● Task statement
Nothing in the records may be altered, and no picture may be included. Restate them in full.
╭─ The data
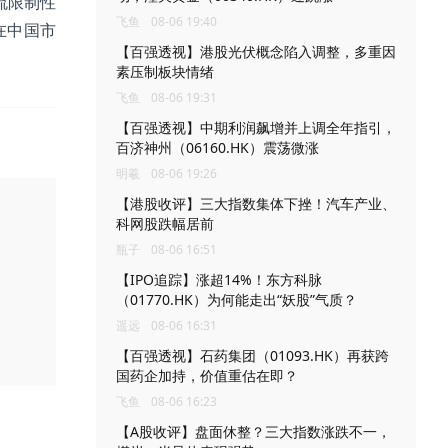
流限制性
飞鱼
08-06 19:40
在中国市
【百强透视】港股光伏概念陷入调整，多重因
素压制板块情绪
飞鱼
08-06 19:31
【百强透视】中期利润飙增并上调全年指引，
百济神州（06160.HK）震荡微涨
明羲
08-06 19:26
【港股收评】三大指数集体下挫！汽车产业、
科网股跌幅居前
瓶子
08-06 16:51
【IPO追踪】涨超14%！东方科脉
（01770.HK）为何能走出“妖股”气质？
遥远
08-06 16:31
【百强透视】石药集团（01093.HK）再获跨
国药企加持，价值重估在即？
飞鱼
08-06 16:23
【A股收评】盘面休整？三大指数涨跌不一，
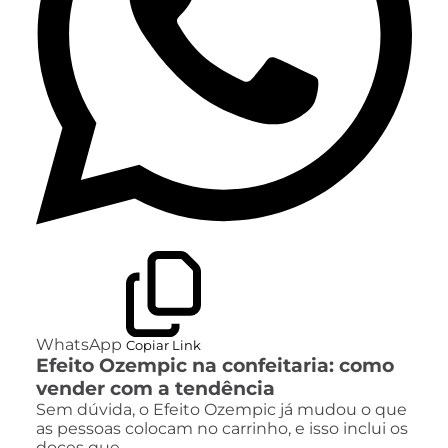
WhatsApp
Copiar Link
Efeito Ozempic na confeitaria: como
vender com a tendência
Sem dúvida, o Efeito Ozempic já mudou o que
as pessoas colocam no carrinho, e isso inclui os
doces que…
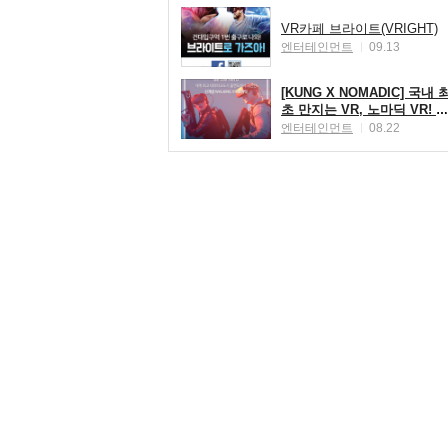
VR카페 브라이트(VRIGHT)
엔터테인먼트
09.13
[KUNG X NOMADIC] 국내 
초 만지는 VR, 노마딕 VR! ☆
신개념 체감 VR 노마딕 50%
엔터테인먼트
08.22
할인 이벤트☆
╰─
● Solution
流限制性
飞鱼
08-06 19:40
在中国市
【百强透视】港股光伏概念陷入调整，多重因
素压制板块情绪
飞鱼
08-06 19:31
【百强透视】中期利润飙增并上调全年指引，
百济神州（06160.HK）震荡微涨
明羲
08-06 19:26
【港股收评】三大指数集体下挫！汽车产业、
科网股跌幅居前
瓶子
08-06 16:51
【IPO追踪】涨超14%！东方科脉
（01770.HK）为何能走出“妖股”气质？
遥远
08-06 16:31
【百强透视】石药集团（01093.HK）再获跨
国药企加持，价值重估在即？
飞鱼
08-06 16:23
【A股收评】盘面休整？三大指数涨跌不一，
WhatsApp
Copiar Link
Efeito Ozempic na confeitaria: como
vender com a tendência
Sem dúvida, o Efeito Ozempic já mudou o que
as pessoas colocam no carrinho, e isso inclui os
doces que…
VR카페 브라이트(VRIGHT)
엔터테인먼트
09.13
[KUNG X NOMADIC] 국내 
초 만지는 VR, 노마딕 VR! ☆
신개념 체감 VR 노마딕 50%
엔터테인먼트
08.22
할인 이벤트☆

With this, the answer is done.